William Saffo, mayor of Wilmington, N.C., told C-SPAN Friday that he has assurances from Federal Communications Commission chairman Kevin Martin that if a hurricane or serious storm threatens his city, the commission will postpone the planned Sept. 8 test in which the Big Four network affiliates and one other station will pull the plug early on analog broadcasts.
"We had about seven major hurricanes in the late 90s that came through our region," he told an interviewer for The Communicators, and "we don't want to make this transition in the event that there is a threat of a hurricane or if there is a tropical depression out there.”
He added, "The assurance that I was given by chairman Martin was that they would not make that switch if that was happening.”
The day before, Martin was asked about the timing of the test during hurricane season and said that if there was an imminent threat, the FCC would have to evaluate it.
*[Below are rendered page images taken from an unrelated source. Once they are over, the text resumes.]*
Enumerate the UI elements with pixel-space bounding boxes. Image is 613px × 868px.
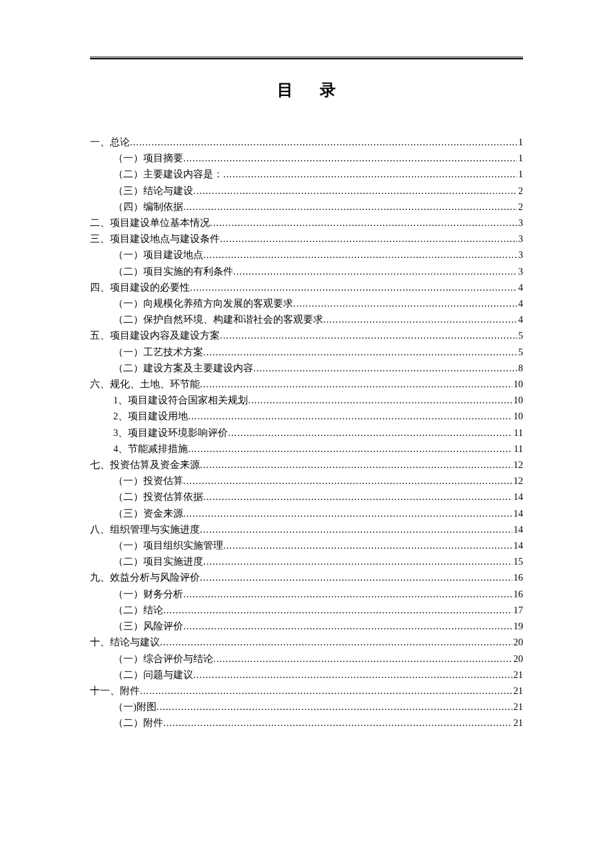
page-title: 目录 [90, 79, 523, 101]
toc-label: 1、项目建设符合国家相关规划 [113, 392, 248, 408]
toc-label: （二）项目实施的有利条件 [113, 263, 233, 279]
toc-entry: 二、项目建设单位基本情况3 [90, 215, 523, 231]
toc-label: 十、结论与建议 [90, 634, 160, 650]
toc-entry: （一）项目组织实施管理14 [90, 537, 523, 553]
toc-leader-dots [163, 715, 512, 731]
toc-leader-dots [220, 327, 517, 343]
toc-page-number: 5 [517, 344, 523, 360]
toc-leader-dots [233, 263, 517, 279]
toc-leader-dots [220, 231, 517, 247]
toc-leader-dots [293, 295, 517, 311]
toc-leader-dots [253, 360, 517, 376]
toc-label: （二）建设方案及主要建设内容 [113, 360, 253, 376]
toc-label: （一）工艺技术方案 [113, 344, 203, 360]
toc-label: （一）项目组织实施管理 [113, 537, 223, 553]
toc-label: （一）投资估算 [113, 473, 183, 489]
toc-label: （四）编制依据 [113, 199, 183, 215]
toc-label: （一)附图 [113, 699, 157, 715]
toc-label: （二）附件 [113, 715, 163, 731]
toc-entry: 七、投资估算及资金来源12 [90, 457, 523, 473]
toc-leader-dots [140, 683, 512, 699]
toc-entry: （一）项目摘要1 [90, 150, 523, 166]
toc-entry: 六、规化、土地、环节能10 [90, 376, 523, 392]
toc-leader-dots [203, 344, 517, 360]
toc-leader-dots [203, 553, 512, 569]
toc-leader-dots [183, 505, 512, 521]
toc-entry: 一、总论1 [90, 134, 523, 150]
toc-leader-dots [203, 247, 517, 263]
toc-leader-dots [200, 521, 512, 537]
toc-label: 八、组织管理与实施进度 [90, 521, 200, 537]
toc-entry: （一）向规模化养殖方向发展的客观要求4 [90, 295, 523, 311]
toc-entry: （二）主要建设内容是：1 [90, 166, 523, 182]
toc-label: （一）综合评价与结论 [113, 651, 213, 667]
toc-page-number: 21 [512, 683, 524, 699]
toc-label: （二）结论 [113, 602, 163, 618]
toc-leader-dots [213, 651, 512, 667]
toc-page-number: 16 [512, 586, 524, 602]
toc-leader-dots [183, 586, 512, 602]
toc-leader-dots [183, 618, 512, 634]
toc-leader-dots [190, 279, 517, 295]
toc-page-number: 15 [512, 553, 524, 569]
toc-entry: 五、项目建设内容及建设方案5 [90, 327, 523, 343]
toc-page-number: 2 [517, 183, 523, 199]
toc-leader-dots [203, 489, 512, 505]
toc-leader-dots [210, 215, 517, 231]
toc-page-number: 3 [517, 231, 523, 247]
toc-page-number: 16 [512, 569, 524, 585]
toc-label: 七、投资估算及资金来源 [90, 457, 200, 473]
toc-page-number: 1 [517, 134, 523, 150]
toc-page-number: 10 [512, 376, 524, 392]
toc-page-number: 21 [512, 715, 524, 731]
toc-entry: （二）问题与建议21 [90, 667, 523, 683]
toc-entry: （一）财务分析16 [90, 586, 523, 602]
toc-page-number: 14 [512, 537, 524, 553]
toc-leader-dots [200, 457, 512, 473]
toc-entry: （四）编制依据2 [90, 199, 523, 215]
toc-leader-dots [223, 166, 517, 182]
toc-page-number: 8 [517, 360, 523, 376]
toc-page-number: 2 [517, 199, 523, 215]
toc-leader-dots [188, 441, 512, 457]
toc-entry: （一）工艺技术方案5 [90, 344, 523, 360]
toc-entry: （一）投资估算12 [90, 473, 523, 489]
toc-leader-dots [193, 183, 517, 199]
toc-page-number: 4 [517, 295, 523, 311]
toc-page-number: 14 [512, 489, 524, 505]
toc-label: （一）向规模化养殖方向发展的客观要求 [113, 295, 293, 311]
toc-leader-dots [160, 634, 512, 650]
toc-leader-dots [323, 311, 517, 327]
toc-entry: （三）资金来源14 [90, 505, 523, 521]
toc-leader-dots [200, 376, 512, 392]
toc-leader-dots [183, 473, 512, 489]
toc-label: （三）资金来源 [113, 505, 183, 521]
header-rule [90, 57, 523, 59]
toc-leader-dots [157, 699, 512, 715]
toc-label: 2、项目建设用地 [113, 408, 188, 424]
toc-entry: 三、项目建设地点与建设条件3 [90, 231, 523, 247]
toc-label: 六、规化、土地、环节能 [90, 376, 200, 392]
toc-label: （二）项目实施进度 [113, 553, 203, 569]
toc-leader-dots [193, 667, 512, 683]
toc-entry: （三）结论与建设2 [90, 183, 523, 199]
toc-page-number: 21 [512, 699, 524, 715]
toc-page-number: 10 [512, 408, 524, 424]
toc-label: 十一、附件 [90, 683, 140, 699]
toc-label: （三）结论与建设 [113, 183, 193, 199]
toc-label: 九、效益分析与风险评价 [90, 569, 200, 585]
toc-page-number: 1 [517, 166, 523, 182]
toc-label: 4、节能减排措施 [113, 441, 188, 457]
toc-page-number: 20 [512, 651, 524, 667]
toc-entry: （二）建设方案及主要建设内容8 [90, 360, 523, 376]
toc-page-number: 3 [517, 263, 523, 279]
toc-label: （一）项目摘要 [113, 150, 183, 166]
toc-entry: （二）投资估算依据14 [90, 489, 523, 505]
toc-label: （二）问题与建议 [113, 667, 193, 683]
toc-label: 四、项目建设的必要性 [90, 279, 190, 295]
toc-page-number: 3 [517, 215, 523, 231]
toc-leader-dots [130, 134, 517, 150]
toc-entry: （二）附件21 [90, 715, 523, 731]
toc-entry: 八、组织管理与实施进度14 [90, 521, 523, 537]
toc-label: （二）投资估算依据 [113, 489, 203, 505]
But he also pointed out that there would be challenges "in every part of the country when the transition does occur," and that continuing to have in place an emergency-alert system that allows people to identify impending threats was going to be a critical part of the transition.
The Wilmington stations volunteered to pull the plug so that the FCC could get an early read on the impact of the real switch, which comes Feb. 17, 2009.
Saffo said he did not lobby for the distinction of being the first market to go digital, adding that he found out about it only 48 hours before the announcement was made May 9.
The mayor said he already received several calls from viewers with questions about the test, including where to get their DTV-to-analog converter boxes.